RMI uses an object-oriented paradigm where the user needs to know the object and the method of the object he needs to invoke. In comparison, RPC isn’t object-oriented and doesn’t deal with objects. Rather, it calls specific subroutines that are already established.
Remote Procedure Call (RPC) –
RPC (Remote Procedure Call) is a programming language feature devised for distributed computing and based on the semantics of local procedure calls. It is the most common forms of remote service and was designed as a way to abstract the procedure call mechanism to use between systems connected through a network. It is similar to the IPC mechanism where the operating system allows the processes to manage shared data and deal with an environment where different processes are executing on separate systems and necessarily require message-based communication.
Remote Method Invocation (RMI) –
RMI (Remote Method Invocation) is similar to RPC but is language-specific and a feature of java. A thread is permitted to call the method on a remote object. To maintain the transparency on the client and server-side, it implements remote objects using stubs and skeletons. The stub resides with the client and for the remote object, it behaves as a proxy.

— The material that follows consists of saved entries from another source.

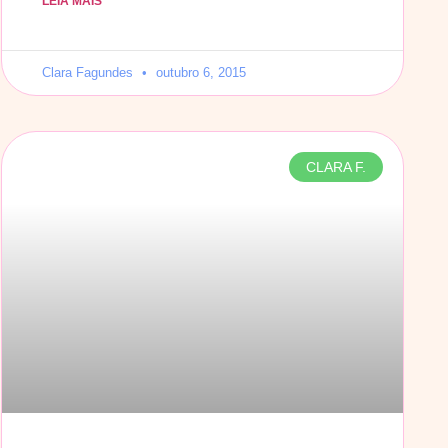
LEIA MAIS
Clara Fagundes
outubro 6, 2015
CLARA F.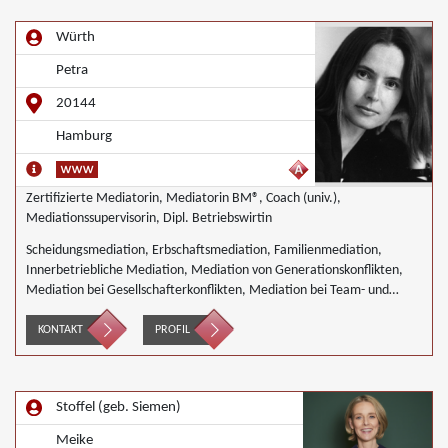
Würth
Petra
20144
Hamburg
Zertifizierte Mediatorin, Mediatorin BM®, Coach (univ.),
Mediationssupervisorin, Dipl. Betriebswirtin
Scheidungsmediation, Erbschaftsmediation, Familienmediation,
Innerbetriebliche Mediation, Mediation von Generationskonflikten,
Mediation bei Gesellschafterkonflikten, Mediation bei Team- und
Gruppenkonflikten, Mediation von Unternehmensnachfolgen,
Wirtschaftsmediation
KONTAKT
PROFIL
Stoffel (geb. Siemen)
Meike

Key Differences between RPC and RMI –
RPC and RMI both are similar but the basic difference between RPC and RMI is that RPC supports procedural programming; on the other hand, RMI supports object-oriented programming.
- RPC is a relatively old protocol that is based on the C language, thus inheriting its paradigm; it is an OS-dependent platform.
- RMI supports object-oriented programming paradigms and is java based.
- With RPC, people get a procedure call that looks pretty much like a local call.
- RMI does the very same thing; handling the complexities of passing along the invocation from the local to the remote computer.
- RPC handles the complexities involved with passing the call from the local to the remote computer.
- But instead of passing a procedural call, RMI passes a reference to the object and the method that is being called.
- The parameters passed in RPC must be “in-out” which means that the value passed to the procedure and the output value must have the same datatypes.
- In contrast, there is no compulsion of passing “in-out” parameters in RMI.
- The parameters which are passed in RPC are ordinary or normal data.
- While in RMI, objects are passed as parameters.
- RPC only supports procedural programming.
- RMI supports object-oriented programming.
- RPC does not provide any security, and its development cost is huge.
- RMI provides client-level security, and its development cost is fair or reasonable.
- There is multiple codes are needed for simple applications in RPC.
- While there is multiple codes are not needed for simple applications in RMI.
Both RPC and RMI serve the same purpose but are used in languages that support different programming paradigms, therefore have distinct features.